[EXTRACTED INFORMATION]

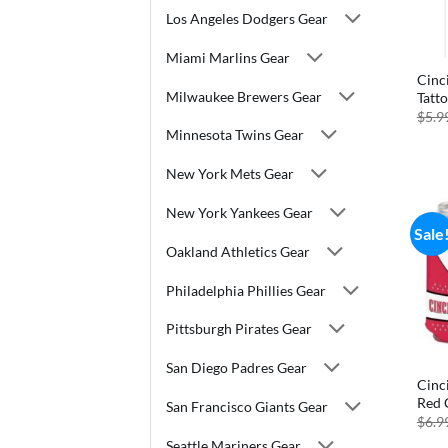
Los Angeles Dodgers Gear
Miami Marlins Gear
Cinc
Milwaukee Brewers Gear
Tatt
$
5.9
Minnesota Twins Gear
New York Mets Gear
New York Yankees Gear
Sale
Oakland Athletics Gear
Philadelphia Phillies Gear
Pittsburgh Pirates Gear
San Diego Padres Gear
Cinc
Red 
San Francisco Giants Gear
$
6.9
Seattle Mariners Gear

[/EXTRACTED INFORMATION]
[EXTRACTED INFORMATION]

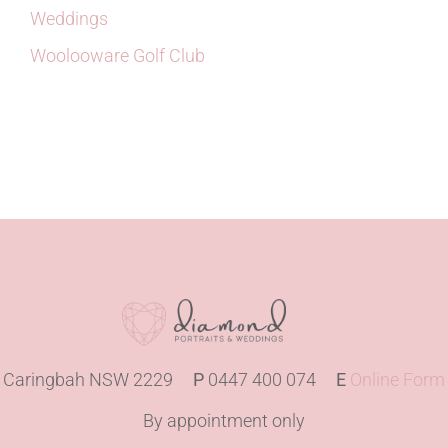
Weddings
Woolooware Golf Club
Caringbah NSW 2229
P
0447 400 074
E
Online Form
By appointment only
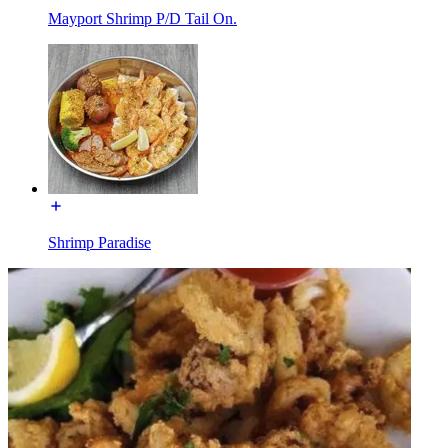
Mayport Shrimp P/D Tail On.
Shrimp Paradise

[/EXTRACTED INFORMATION]

** WORK TASK **
Return every line from the entries above that contains the word "York".

** REPLY TO THE TASK **
New York Mets Gear
New York Yankees Gear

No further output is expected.